Graphene is a one-atom-thick sheet of carbon atoms, with many unique properties. Graphene oxide is a layered material made of oxygenated graphene sheets with molecules such as epoxide and carboxyl, and hydroxyl groups on its surface. It is easy and cheap to manufacture by oxidising graphite, and can be mixed with different polymers to adjust its properties.


While this isn't the first time that graphene oxide's antimicrobial properties have been reported, the researchers, who were based at the Catholic University of the Sacred Heart and the Institute for Complex Systems in Rome, say that previous results have been contradictory. Instead, they aimed to analyse how the size and concentration of graphene oxide sheets affects its antimicrobial action. Lead researcher Valentina Palmieri explains that graphene oxide's antimicrobial effectiveness "depends on its size, bacterial exposure to the material and other experimental considerations".

The team examined the effect of graphene oxide on three bacteria: Staphylococcus aureus and Enterococcus faecalis, which both cause various opportunistic and hospital-acquired infections, and Escherichia coli, which can cause serious food poisoning.
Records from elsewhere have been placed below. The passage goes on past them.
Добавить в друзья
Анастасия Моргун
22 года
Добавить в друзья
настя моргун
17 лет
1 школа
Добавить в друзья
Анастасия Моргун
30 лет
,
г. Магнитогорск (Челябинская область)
They found that 200 nm sheets of graphene oxide in a water solution killed around 90% of S. aureus and E. faecalis, and around 50% of E. coli in less than two hours. Graphene oxide was effective against bacteria, even at concentrations below 10 µg/ml. There are three components to the material's antibacterial properties. "Graphene oxide sheets can cut bacterial membranes acting as a nano-knife, wrap the bacteria as a blanket stopping their growth, or oxidise bacterial cellular components," says Palmieri. The team also found that graphene oxide was effective against the fungus Candida albicans, which causes opportunistic fungal infections, such as thrush, with a similar efficacy as found with E. coli.

Tough on resistance

Antibiotic resistance is an increasing problem. Around 25,000 people in Europe die every year from resistant bacterial infections. Without new antibacterial agents, routine medical procedures and operations could soon become impossible. Palmieri says that while bacteria rapidly evolve resistance to antibiotics, the "antibacterial mechanism of graphene oxide, based on both mechanical injury and chemical oxidation" makes it hard for resistance to develop.
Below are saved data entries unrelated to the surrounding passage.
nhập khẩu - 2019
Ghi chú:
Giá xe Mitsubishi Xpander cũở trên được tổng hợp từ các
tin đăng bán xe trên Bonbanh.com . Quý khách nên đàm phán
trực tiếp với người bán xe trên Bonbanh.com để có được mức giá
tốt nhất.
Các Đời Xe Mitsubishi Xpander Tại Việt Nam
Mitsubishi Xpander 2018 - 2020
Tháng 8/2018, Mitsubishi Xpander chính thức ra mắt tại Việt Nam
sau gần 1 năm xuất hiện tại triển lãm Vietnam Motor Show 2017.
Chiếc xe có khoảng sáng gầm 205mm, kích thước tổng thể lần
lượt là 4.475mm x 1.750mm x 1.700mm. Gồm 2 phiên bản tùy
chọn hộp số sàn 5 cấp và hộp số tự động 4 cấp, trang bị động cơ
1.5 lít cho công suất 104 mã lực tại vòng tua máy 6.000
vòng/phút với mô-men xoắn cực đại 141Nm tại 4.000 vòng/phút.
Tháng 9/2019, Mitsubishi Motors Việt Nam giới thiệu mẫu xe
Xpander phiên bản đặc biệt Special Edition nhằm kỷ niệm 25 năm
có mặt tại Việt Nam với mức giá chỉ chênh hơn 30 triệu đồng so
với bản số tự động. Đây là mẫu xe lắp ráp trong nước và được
The researchers also point out that graphene oxide can be mixed with biocompatible polymers to make an antibacterial coating suitable for medical equipment susceptible to bacterial colonisation, such as catheters. Surgical tools coated with the material, for example, could kill bacteria. This could reduce the need for antibiotics, decrease post-operative infections and cut recovery times. The team's research was part of an EU-funded project, dubbed VANGUARD, which is testing the feasibility of using graphene oxide scaffolds to help repair and regenerate damaged tissue and organs.

"These applications could be revolutionary for the management of hospital-acquired infections, especially for immunocompromised patients," says Palmieri. "The low cost of graphene oxide makes it particularly relevant for infection control in low-income countries."

Laura Piddock, director of Antibiotic Action and the public engagement chair at the British Society for Antimicrobial Chemotherapy, told our sister site that the research is "interesting and could provide the basis for a novel preventative agent. However, there is a very long way to go to show that this can be turned into a medicine that is both safe and efficacious". Palmieri's team now plans to test the effect of graphene oxide on other pathogens, such as antibiotic-resistant bacteria, like Methicillin-resistant S. aureus (MRSA), viruses, and other fungi.

The research was presented at the 60th annual meeting of the Biophysical Society, in Los Angeles.